A finales del siglo XIX y principios del XX, nos dice García Dauder, el imaginario científico y particularmente el de la psicología, se construyó en oposición al imaginario femenino. La ciencia, al igual que los varones, era rígida, rigurosa, racional, objetiva, impersonal, competitiva y no emocional, todo lo contrario a lo que se asumía era propio de las mujeres: emocionales, sumisas, relacionales y cuidadosas. No es difícil imaginar las contradicciones vividas por las psicólogas pioneras en un escenario en el que optar por una educación superior implicaba para las mujeres arriesgarse a ser objeto de sanciones sociales severas. Como científicas eran atípicas, casi no mujeres, porque debían renunciar a la sumisión y la domesticidad para lanzarse a un ámbito público netamente masculino. Ellas eran en sí mismas una contradicción.

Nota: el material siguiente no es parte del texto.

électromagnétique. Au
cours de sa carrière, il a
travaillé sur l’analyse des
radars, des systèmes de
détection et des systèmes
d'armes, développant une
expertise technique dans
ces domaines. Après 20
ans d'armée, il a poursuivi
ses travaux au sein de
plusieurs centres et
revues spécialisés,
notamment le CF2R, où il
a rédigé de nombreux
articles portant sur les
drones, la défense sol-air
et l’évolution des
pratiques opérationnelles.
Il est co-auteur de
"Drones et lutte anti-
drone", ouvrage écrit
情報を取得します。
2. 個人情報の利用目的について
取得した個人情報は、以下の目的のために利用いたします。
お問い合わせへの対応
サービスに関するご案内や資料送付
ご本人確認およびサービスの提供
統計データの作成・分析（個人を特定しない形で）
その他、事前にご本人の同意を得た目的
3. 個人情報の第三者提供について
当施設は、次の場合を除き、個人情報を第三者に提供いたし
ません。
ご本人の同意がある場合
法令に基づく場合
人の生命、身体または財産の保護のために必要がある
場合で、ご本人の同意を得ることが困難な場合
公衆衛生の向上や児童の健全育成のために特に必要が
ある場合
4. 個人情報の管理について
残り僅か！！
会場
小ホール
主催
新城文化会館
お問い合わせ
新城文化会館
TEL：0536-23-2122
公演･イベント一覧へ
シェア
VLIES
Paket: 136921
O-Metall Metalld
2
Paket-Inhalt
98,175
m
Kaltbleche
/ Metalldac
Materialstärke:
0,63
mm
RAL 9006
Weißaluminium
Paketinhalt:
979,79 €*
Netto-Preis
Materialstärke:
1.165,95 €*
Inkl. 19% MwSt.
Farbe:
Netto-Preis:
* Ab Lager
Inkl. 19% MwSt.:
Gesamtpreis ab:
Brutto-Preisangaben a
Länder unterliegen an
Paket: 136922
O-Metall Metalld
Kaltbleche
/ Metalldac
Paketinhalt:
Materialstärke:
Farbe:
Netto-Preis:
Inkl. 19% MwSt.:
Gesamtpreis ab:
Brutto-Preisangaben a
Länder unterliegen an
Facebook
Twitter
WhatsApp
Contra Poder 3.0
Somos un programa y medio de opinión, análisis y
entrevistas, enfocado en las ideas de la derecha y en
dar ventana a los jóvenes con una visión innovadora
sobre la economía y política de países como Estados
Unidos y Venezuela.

Sus huellas, sin embargo, fueron borradas de la historia de la psicología. Pocas de ellas fueron, por supuesto, incluidas en prestigiados directorios como el American Men of Science (Sólo 12% de un total de 186 personas que aparecieron en la primera edición de 1906 eran mujeres). Muy pocas llegaron a pertenecer a la Sociedad Americana de Psicología. Las principales fuentes de información a las que generalmente recurren quienes se dedican a la historia, no registran su existencia. De ahí que la historia de la psicología sea eminentemente masculina y en ello radica también el valor de la obra aquí reseñada. Recuperar la historia de la psicología incluyendo a las mujeres, no busca tampoco victimizarlas. Sus trayectorias fueron de lucha y de resistencia. Las pioneras de la psicología científica vivieron trabajando, pensando, reconociendo sus límites y posibilidades y murieron creando las bases para nuevas estrategias de resistencia, que bajo diversos matices, algún día lograrán romper con la normalización y naturalización de la condición femenina. La Historia olvidada de mujeres pioneras en psicología, no es sólo una referencia para las personas interesadas en esta disciplina, sino también para quienes creen que es posible reinventar formas de pensar y practicar el quehacer científico.

 

Notas

1 Edward Bradford Tichener (1867–1927) fue el principal discípulo de Wundt. Este psicólogo no reconoció valor al factor subjetivo de la voluntad y asumió la forma de un sistema conceptual completamente naturalista, definiendo el trabajo de su maestro como "estructuralismo" y lo dio a conocer en Estados Unidos como el introspeccionismo. Según Tichener, el fin de la investigación psicológica es describir los contenidos –elementales– de la conciencia y descubrir las leyes que determinan la manera en que éstos se suceden y se combinan.